Just like Mustaine’s somewhat confused, thick-skulled but passionate, ecstatic exclamation, it’s as if we’re watching the first crackle of evolutionary change within Dengler, a long-awaited blast of electricity that ignites his own transition from animal to upright man-citizen. But it takes several of these moments of clarity and neural growth spurts to arrive at his current, self-actualized (we assume) self.
But it’s metal that takes the foreground, and it’s everywhere at this production– from the moment you walk through the door into the small, pitch-black basement room, thrash is playing uncharacteristically softly over the speakers, and during several brief pauses in the play, the lights dim, and Dengler remains there, sitting perfectly still and silent as Slayer rips and shreds through the darkness.

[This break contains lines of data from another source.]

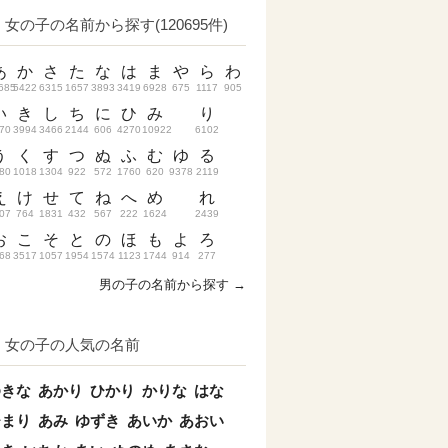
女の子の名前から探す(120695件)
あ
か
さ
た
な
は
ま
や
ら
わ
685
5422
6315
1657
3893
3419
6928
675
1117
905
い
き
し
ち
に
ひ
み
り
70
3994
3466
2144
606
4270
10922
6102
う
く
す
つ
ぬ
ふ
む
ゆ
る
80
1018
1304
922
572
1760
620
9378
2119
え
け
せ
て
ね
へ
め
れ
07
764
1831
432
567
222
1624
2439
お
こ
そ
と
の
ほ
も
よ
ろ
68
3517
1057
1954
1574
1123
1744
914
277
男の子の名前から探す →
女の子の人気の名前
ゆきな
あかり
ひかり
かりな
はな
ひまり
あみ
ゆずき
あいか
あおい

This is Dengler’s very first production, and it marks the debut of his theatre career (B+B reported it was in the works last year when the former bassist for Interpol aka Carlos D, sat with us for his first interview in five years) which he embarked on after completing NYU’s graduate acting program. But the one-man play is also a sort of confession, a way for Dengler to hash out some years that up until now he’s been hesitant to elaborate on.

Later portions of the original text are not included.